━━━━━ SOURCE DATA ━━━━━

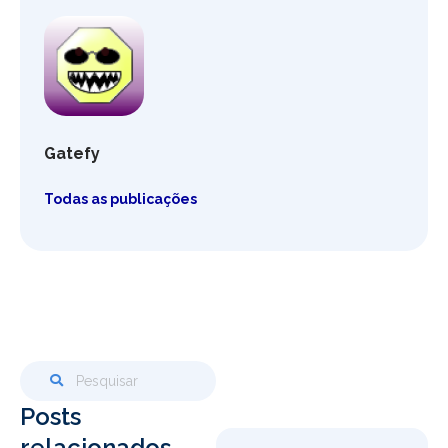
Gatefy
Todas as publicações
Posts
relacionados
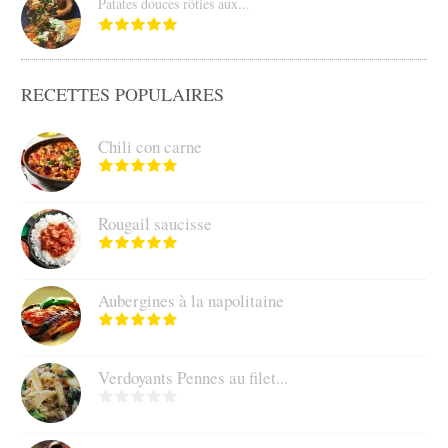
Patates douces rôties aux...
RECETTES POPULAIRES
Chili con carne
Rougail saucisse
Aubergines à la napolitaine
Verdoyants Pennes au filet...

━━━━━

REQUIRED WORK ::
Write out the data above precisely. Pictures stay out.

EXERCISE RESPONSE ::
Gatefy
Todas as publicações
Posts
relacionados
Patates douces rôties aux...
RECETTES POPULAIRES
Chili con carne
Rougail saucisse
Aubergines à la napolitaine
Verdoyants Pennes au filet...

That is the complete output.